[Opening Data records section]

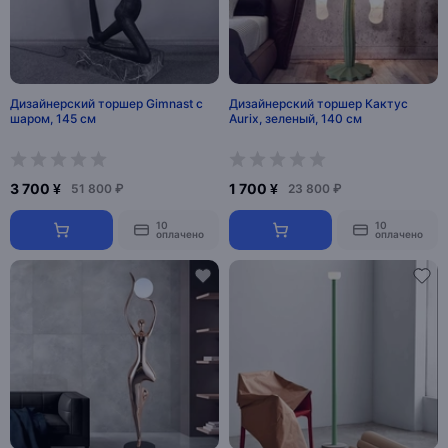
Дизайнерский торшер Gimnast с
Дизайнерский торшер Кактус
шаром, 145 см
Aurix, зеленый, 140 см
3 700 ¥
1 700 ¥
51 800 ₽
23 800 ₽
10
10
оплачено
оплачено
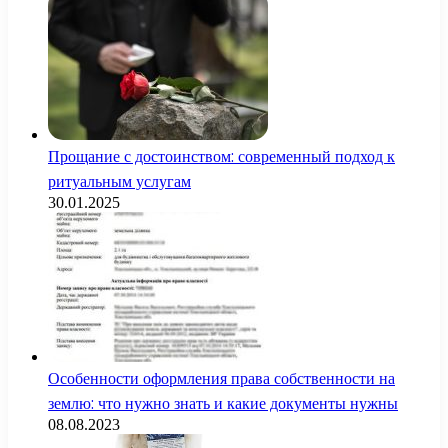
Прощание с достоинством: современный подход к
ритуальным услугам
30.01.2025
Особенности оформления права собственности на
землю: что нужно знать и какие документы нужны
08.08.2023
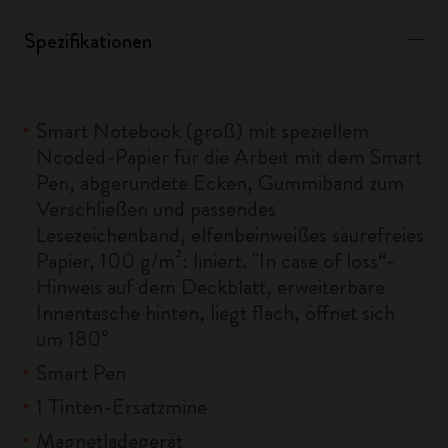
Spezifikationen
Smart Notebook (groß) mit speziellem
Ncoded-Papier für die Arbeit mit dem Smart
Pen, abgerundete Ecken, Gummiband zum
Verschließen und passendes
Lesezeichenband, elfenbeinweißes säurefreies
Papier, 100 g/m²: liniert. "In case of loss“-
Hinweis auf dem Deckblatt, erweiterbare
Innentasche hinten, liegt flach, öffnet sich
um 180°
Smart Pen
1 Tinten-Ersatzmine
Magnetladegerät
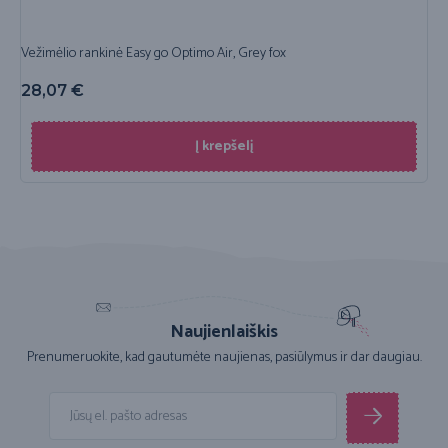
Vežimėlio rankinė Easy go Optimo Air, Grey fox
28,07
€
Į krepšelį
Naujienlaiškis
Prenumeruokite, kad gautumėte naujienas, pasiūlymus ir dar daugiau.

[Closing Data records section]
[Opening Data records section]

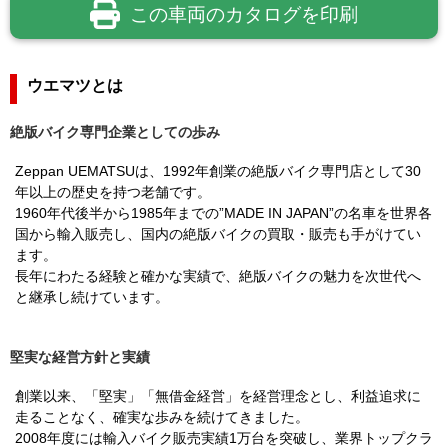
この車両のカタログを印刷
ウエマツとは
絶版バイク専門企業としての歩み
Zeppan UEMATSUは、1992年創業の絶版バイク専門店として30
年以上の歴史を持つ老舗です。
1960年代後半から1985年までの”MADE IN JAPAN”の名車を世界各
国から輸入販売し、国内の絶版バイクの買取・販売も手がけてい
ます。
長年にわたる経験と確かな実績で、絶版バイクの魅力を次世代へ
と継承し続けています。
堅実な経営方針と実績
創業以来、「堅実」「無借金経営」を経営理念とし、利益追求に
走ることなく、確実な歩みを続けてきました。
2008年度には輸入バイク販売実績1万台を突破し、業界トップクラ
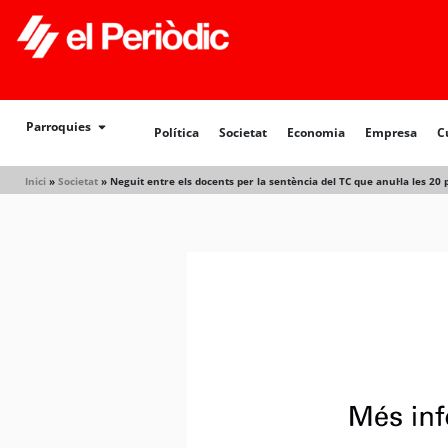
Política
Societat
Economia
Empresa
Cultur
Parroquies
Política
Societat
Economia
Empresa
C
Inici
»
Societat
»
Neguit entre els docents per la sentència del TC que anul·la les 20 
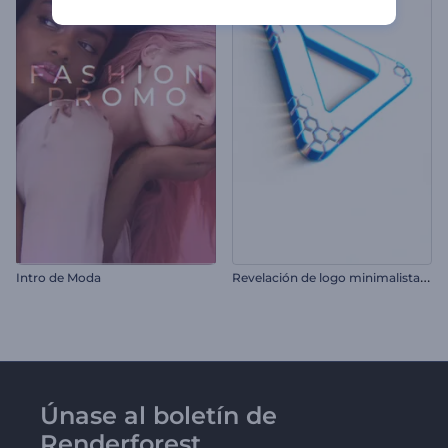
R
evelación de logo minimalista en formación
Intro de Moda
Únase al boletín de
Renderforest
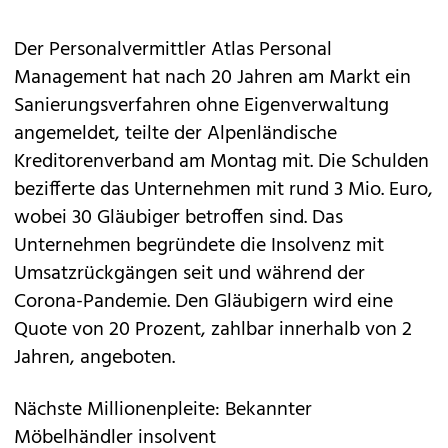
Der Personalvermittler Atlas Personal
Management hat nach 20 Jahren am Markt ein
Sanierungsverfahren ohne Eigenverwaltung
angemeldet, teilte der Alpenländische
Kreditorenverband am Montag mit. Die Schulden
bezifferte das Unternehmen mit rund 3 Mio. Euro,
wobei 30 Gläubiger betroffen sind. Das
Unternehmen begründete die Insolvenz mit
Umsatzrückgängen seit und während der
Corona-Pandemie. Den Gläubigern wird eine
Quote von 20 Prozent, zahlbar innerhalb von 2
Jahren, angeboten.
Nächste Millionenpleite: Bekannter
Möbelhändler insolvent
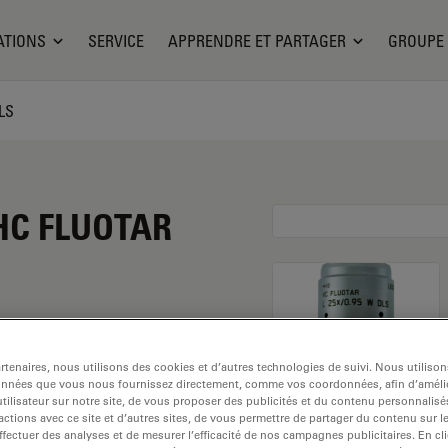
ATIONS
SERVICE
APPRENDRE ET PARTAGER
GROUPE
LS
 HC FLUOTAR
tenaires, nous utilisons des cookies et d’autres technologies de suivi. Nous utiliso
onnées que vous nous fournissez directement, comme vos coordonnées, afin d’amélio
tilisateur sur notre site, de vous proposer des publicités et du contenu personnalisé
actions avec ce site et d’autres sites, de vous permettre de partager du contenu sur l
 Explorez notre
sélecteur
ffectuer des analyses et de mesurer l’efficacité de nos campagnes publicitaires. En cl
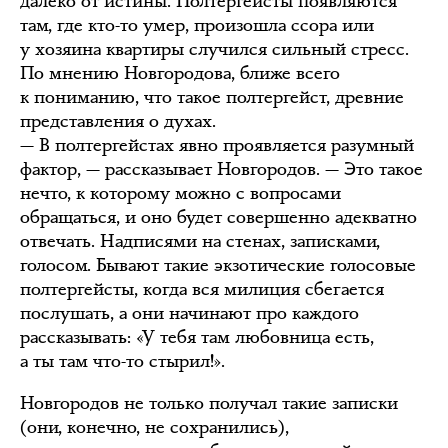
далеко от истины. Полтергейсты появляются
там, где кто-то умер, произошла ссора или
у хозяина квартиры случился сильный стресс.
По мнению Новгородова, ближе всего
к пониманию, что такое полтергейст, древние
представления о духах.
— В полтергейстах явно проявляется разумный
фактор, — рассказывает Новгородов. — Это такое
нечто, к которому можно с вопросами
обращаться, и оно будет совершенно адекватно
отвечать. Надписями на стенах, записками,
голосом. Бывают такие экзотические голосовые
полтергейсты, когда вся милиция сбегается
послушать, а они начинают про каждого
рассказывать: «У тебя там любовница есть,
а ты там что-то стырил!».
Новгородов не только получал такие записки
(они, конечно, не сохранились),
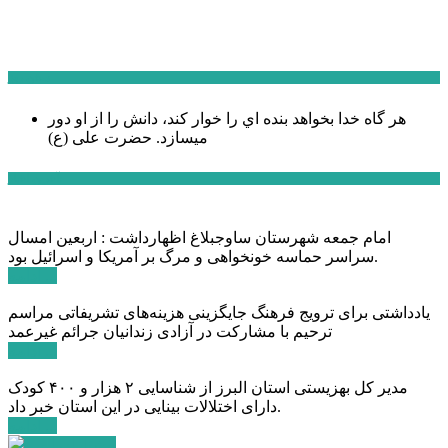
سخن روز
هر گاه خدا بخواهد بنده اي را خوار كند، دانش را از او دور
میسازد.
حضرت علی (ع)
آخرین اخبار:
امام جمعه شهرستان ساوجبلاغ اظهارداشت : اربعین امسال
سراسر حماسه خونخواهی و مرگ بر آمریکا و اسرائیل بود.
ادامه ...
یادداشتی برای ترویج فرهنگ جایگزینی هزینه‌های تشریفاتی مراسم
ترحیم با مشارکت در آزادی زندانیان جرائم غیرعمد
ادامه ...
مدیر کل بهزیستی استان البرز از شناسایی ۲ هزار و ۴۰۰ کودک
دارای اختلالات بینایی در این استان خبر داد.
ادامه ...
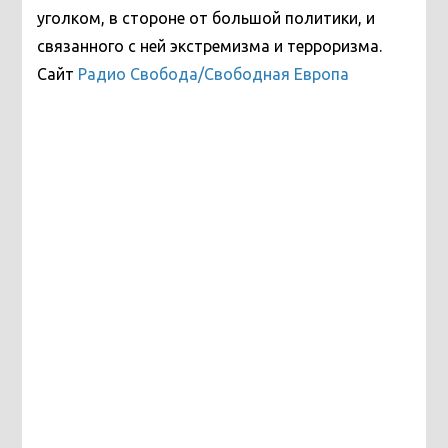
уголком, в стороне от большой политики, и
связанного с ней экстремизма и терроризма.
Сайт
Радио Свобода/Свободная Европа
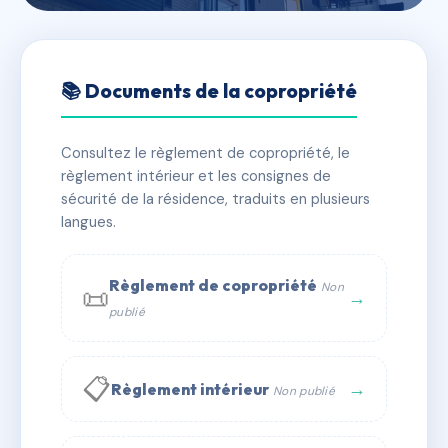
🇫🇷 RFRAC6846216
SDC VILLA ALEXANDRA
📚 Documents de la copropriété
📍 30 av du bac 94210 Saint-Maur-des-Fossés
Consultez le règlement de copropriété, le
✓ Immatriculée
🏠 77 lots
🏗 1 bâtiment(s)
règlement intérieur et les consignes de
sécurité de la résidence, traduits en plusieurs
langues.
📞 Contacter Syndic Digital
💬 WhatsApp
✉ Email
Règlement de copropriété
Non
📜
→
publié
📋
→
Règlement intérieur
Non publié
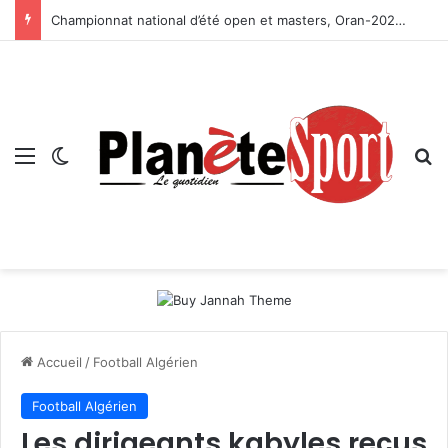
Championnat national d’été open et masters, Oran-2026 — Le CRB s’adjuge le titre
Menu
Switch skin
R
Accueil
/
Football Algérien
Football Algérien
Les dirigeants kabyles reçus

[Closing Data records section]

From the data, report how many lines hold "Jahren", leaving out any other words.

Written solution
2